If you are a woman that person will be a woman.

Rastila:
The person who kissed you at Kontula will leave the train.
As this person leaves their seat you will notice
that they have become a young child.
Do not be jealous that they are young again.
Do not question how this could be.
The last of the snow is now almost completely melted in your ear.
Remember the very last word it speaks.

Mellunmäki:
Depart from the carriage even if this was not your intended destination.
Leave the parcel on your seat.
Do not worry that the train might be overcome with sunlight.
Do not worry that the train might be overcome with mice.
The destiny of the train is not your concern.
Once the train departs the platform
then you must speak out loud the very last word
you heard from the snow.
What happens next is unfathomable.
But you’ll know it when it happens.

* * *

John W. Sexton lives in the Republic of Ireland and is the author of five poetry collections, the most recent being The Offspring of the Moon, which was published by Salmon Poetry in 2013. He created and wrote the science-fiction comedy-drama, The Ivory Tower, for RTÉ radio, which ran to over one hundred half-hour episodes from 1999 to 2002. Two novels based on the characters from this series have been published by the O’Brien Press: The Johnny Coffin Diaries and Johnny Coffin School-Dazed, which have been translated into both Italian and Serbian. Under the ironic pseudonym of Sex W. Johnston he has recorded an album with legendary Stranglers frontman, Hugh Cornwell, entitled Sons Of Shiva, which has been released on Track Records. He is a past nominee for The Hennessy Literary Award and his poem "The Green Owl" won the Listowel Poetry Prize 2007. In 2007 he was awarded a Patrick and Katherine Kavanagh Fellowship in Poetry.

What do you think is the attraction of the fantasy genre?

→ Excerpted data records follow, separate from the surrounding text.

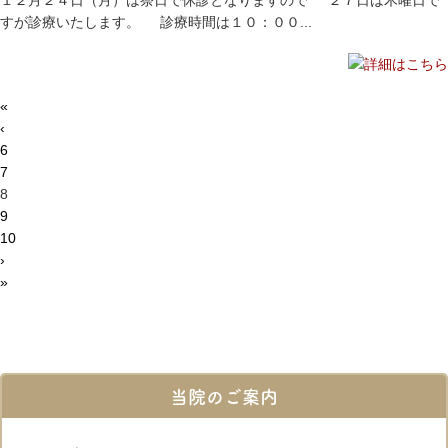
１２月２４日（月）は祭日で休診となりますので ２７日は木曜日で
すが診療いたします。 診療時間は１０：００...
«
‹
6
7
8
9
10
›
»
当院のご案内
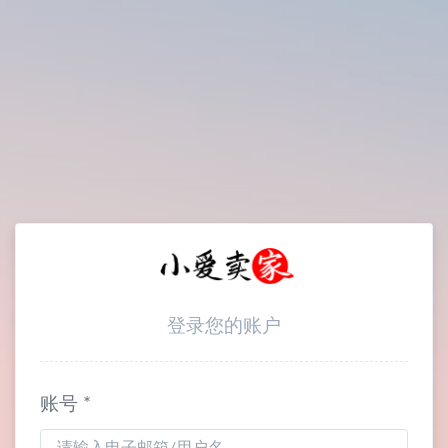
登录您的账户
账号 *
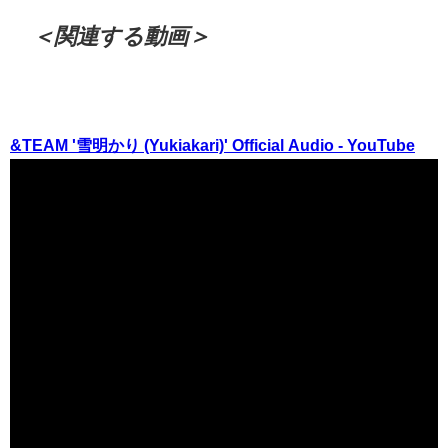
＜関連する動画＞
&TEAM '雪明かり (Yukiakari)' Official Audio - YouTube
（出典 Youtube）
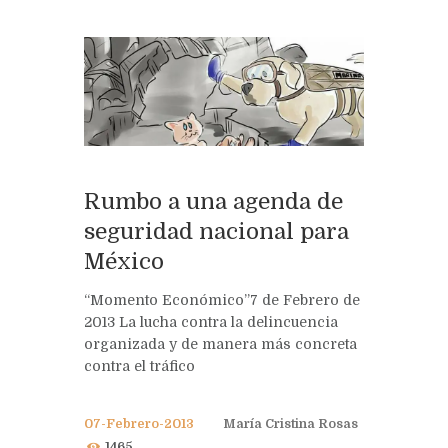
Rumbo a una agenda de
seguridad nacional para
México
“Momento Económico”7 de Febrero de
2013 La lucha contra la delincuencia
organizada y de manera más concreta
contra el tráfico
07-Febrero-2013
María Cristina Rosas
1465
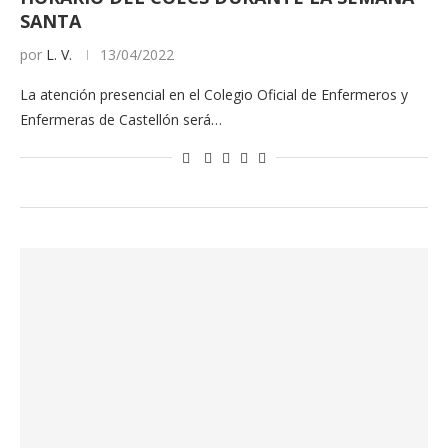
SANTA
por
L. V.
13/04/2022
La atención presencial en el Colegio Oficial de Enfermeros y
Enfermeras de Castellón será…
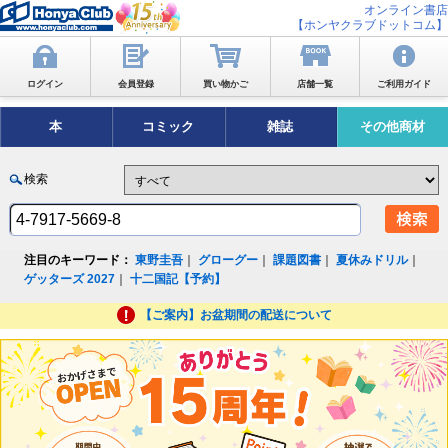
オンライン書店
【ホンヤクラブドットコム】
ログイン
会員登録
買い物かご
店舗一覧
ご利用ガイド
本
コミック
雑誌
その他商材
検索
注目のキーワード：
東野圭吾
｜
グローグー
｜
課題図書
｜
夏休みドリル
｜
ゲッターズ 2027
｜
十二国記【予約】
【ご案内】お盆期間の配送について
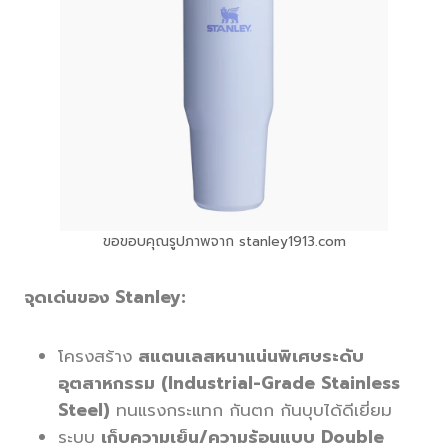
ขอขอบคุณรูปภาพจาก stanley1913.com
จุดเด่นของ Stanley:
โครงสร้าง
สแตนเลสหนาแน่นพิเศษระดับ
อุตสาหกรรม (Industrial-Grade Stainless
Steel)
ทนแรงกระแทก กันตก กันบุบได้ดีเยี่ยม
ระบบ
เก็บความเย็น/ความร้อนแบบ Double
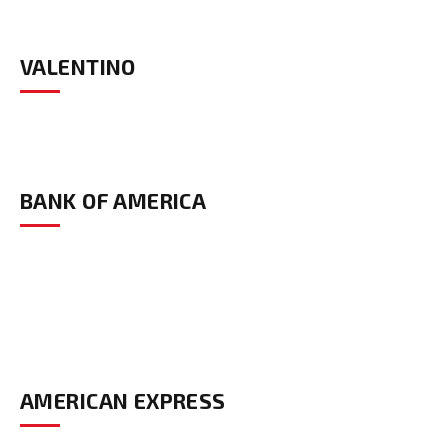
VALENTINO
BANK OF AMERICA
AMERICAN EXPRESS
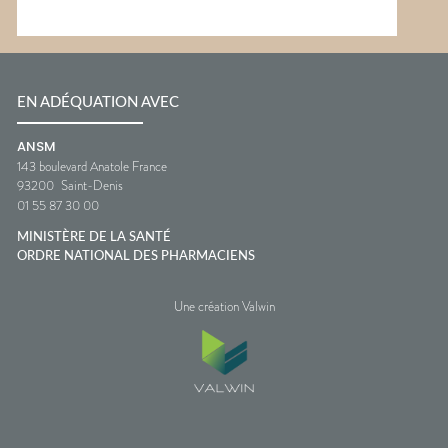
EN ADÉQUATION AVEC
ANSM
143 boulevard Anatole France
93200
Saint-Denis
01 55 87 30 00
MINISTÈRE DE LA SANTÉ
ORDRE NATIONAL DES PHARMACIENS
Une création Valwin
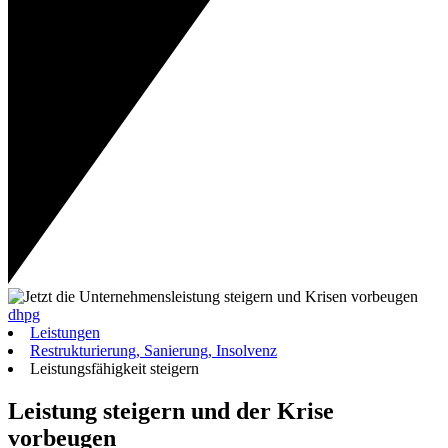
dhpg
Leistungen
Restrukturierung, Sanierung, Insolvenz
Leistungsfähigkeit steigern
Leistung steigern und der Krise
vorbeugen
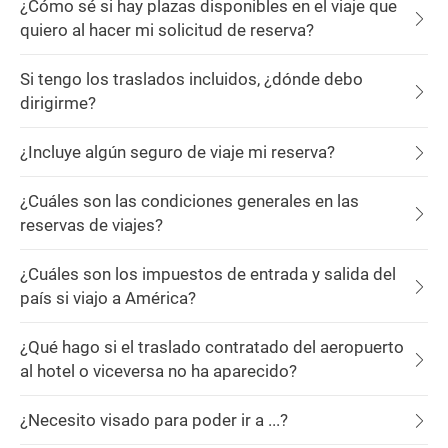
¿Cómo sé si hay plazas disponibles en el viaje que
quiero al hacer mi solicitud de reserva?
Si tengo los traslados incluidos, ¿dónde debo
dirigirme?
¿Incluye algún seguro de viaje mi reserva?
¿Cuáles son las condiciones generales en las
reservas de viajes?
¿Cuáles son los impuestos de entrada y salida del
país si viajo a América?
¿Qué hago si el traslado contratado del aeropuerto
al hotel o viceversa no ha aparecido?
¿Necesito visado para poder ir a ...?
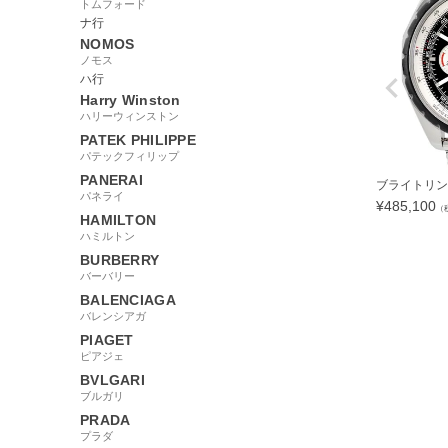
トムフォード
ナ行
NOMOS
ノモス
ハ行
Harry Winston
ハリーウィンストン
PATEK PHILIPPE
パテックフィリップ
PANERAI
ブライトリング 
パネライ
¥
485,100
（
HAMILTON
ハミルトン
BURBERRY
バーバリー
BALENCIAGA
158582
バレンシアガ
PIAGET
ピアジェ
BVLGARI
ブルガリ
PRADA
プラダ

For me, as both a reader and a writer, the attraction of the Fantastic in literature has always been its ability for resonance. The fairy tales of Hans Christian Andersen were the first to expose me to this resonance as a young boy. It was as if the stories themselves held a secret inside of them, something my reading mind couldn’t quite put its finger on. Tales like The Tinder Box, The Flying Trunk, The Steadfast Tin Soldier, held in their melancholy and disturbing undercurrents an irresistible tow that kept my imagination drowned in them long after I’d closed their final pages. It is that sense of after-drowning that attracts me to the Fantastic; it is that aspiration for resonance that keeps me writing it.